Даже в детстве он не походил на ребенка. Он был маленьким, худым и бледным. Держался неловко до смешного. Имел разорванную коленную связку, псориаз и сопливый нос. И никакие на свете гребни, лосьоны и молитвы не могли заставить распрямиться его волосы. Он слишком много читал. Он чрезмерно увлекался карнавалами, кладами и музыкой марьячи.
Когда он волновался, то раскачивался взад-вперед, как погруженный в молитву рабби. А волновался он часто.
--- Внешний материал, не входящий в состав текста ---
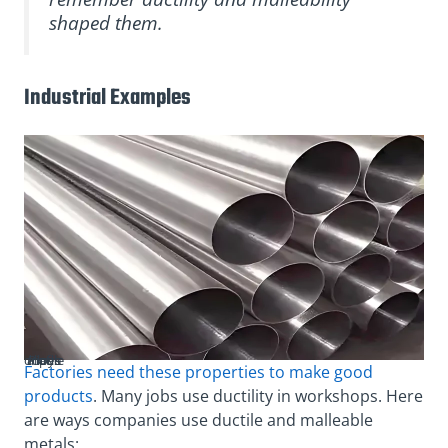
shaped them.
Industrial Examples
Pipes made of ductile alloys
Factories need these properties to make good
products
. Many jobs use ductility in workshops. Here
are ways companies use ductile and malleable
metals:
И еще в нем было что-то такое (наверное, считает он теперь, легкий мазок аутизма), из-за чего он до боли был помешан на звуках. Звуки для него были, как цвета для Ван Гога, — гиперболизированными, прекрасными, пенящимися, страшными. Волосы становились дыбом от заполнявших все вокруг звуков, но, казалось, никто, кроме него, их не слышал. Машины под окном его спальни грохотали громче поездов. Взмахнув над головой рукой, он слышал резкий свист, словно кто-то забрасывал в воду рыболовную леску. Проводя ладонью по простыне, он слышал жесткое царапанье, грубее, чем от наждачной бумаги. Чтобы избавиться от этого всепоглощающего шума и прочистить голову, он декламировал вслух ритмическую чепуху (шак-а-бон, шак-а-бон, шак-а-бон) до тех пор, пока мысли не прояснялись.